As with most people who had such vision problems, Franklin too was fed up of having to repeatedly remove and change between his reading eyeglasses and his distance vision glasses. He wanted an easier way of correcting his vision and wished to have just one pair of eyeglasses that would help with his near and far sightedness. He came upon a bright idea to cut into half the lenses on both his eyeglasses and fitted one half of each type of lens into one singular eyeglass frame. Thus were born the bifocals.

How Do Bifocals Work

Bifocal glasses have two types of lens in each eye. The lens of each eye of bifocals consists of a lower and an upper lens. One lens (the bottom one) is made to correct the near vision and enable reading, whereas the other lens (the top one) corrects distance vision. The top lens may not have any type of correction in it, for those who do not have a distance vision problem, but only need vision correctness for nearby objects.

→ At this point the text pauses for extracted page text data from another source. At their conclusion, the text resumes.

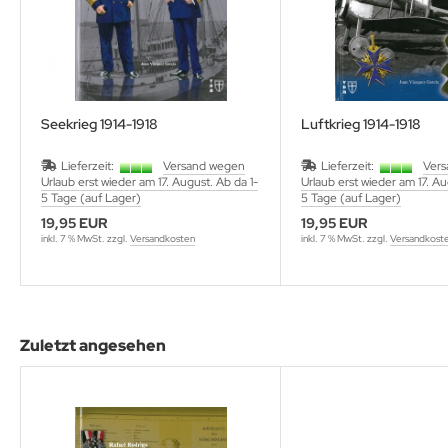
utenberg Verlag
port Verlag
ckstuhl Verlag
Seekrieg 1914-1918
Luftkrieg 1914-1918
tter Druck und Verlag
Lieferzeit:
Versand wegen
Lieferzeit:
Ver
scha Weber Selbstverlag
Urlaub erst wieder am 17. August. Ab da 1-
Urlaub erst wieder am 17. Au
5 Tage (auf Lager)
5 Tage (auf Lager)
herzer Militaer-Verlag
19,95 EUR
19,95 EUR
inkl. 7 % MwSt. zzgl.
Versandkosten
inkl. 7 % MwSt. zzgl.
Versandkost
hiffer Publishing
hild Verlag
Zuletzt angesehen
hneider Armour Research
höningh Verlag
hriften zur Geschichte Mecklen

Earlier, the bifocal eye glasses that were available had a distinct line on each lens, where the two lenses were joined. These are known as Franklin Glasses, Executive or E style bifocals. With advances in technology, now you can find progressive bifocal lenses where there is no visible line in the lens.

Bifocal reading glasses have a lower part that has near vision correction and is useful while reading, as well as to concentrate on close things.

The near vision correction part of bifocal glasses can be one of four types:

  1. A round segment in the lower part of the lens.
  2. A semi-circle kind of segment, which is also referred to as the flat top, half moon, or the D segment.
  3. A very narrow area in a rectangle shape in the lower part of the lens in bifocals. This area is also known as the ribbon segment.
  4. And lastly, the cut half of a near vision correction lens, where the dividing line between the two parts of the lens is apparent.

Irrespective of what type of bifocal reading glasses that you go in for, all of them work on the same basic principle. The lower part of the bifocal lens is for near vision correction, so when you look down to read something, you are looking through that part of the lens. To see into the distance, a person has to look up and straight. While doing so, you look through the upper portion of the bifocal lens, which is made for distance vision correction. Thus, you can use bifocal glasses to correct both types of vision problems.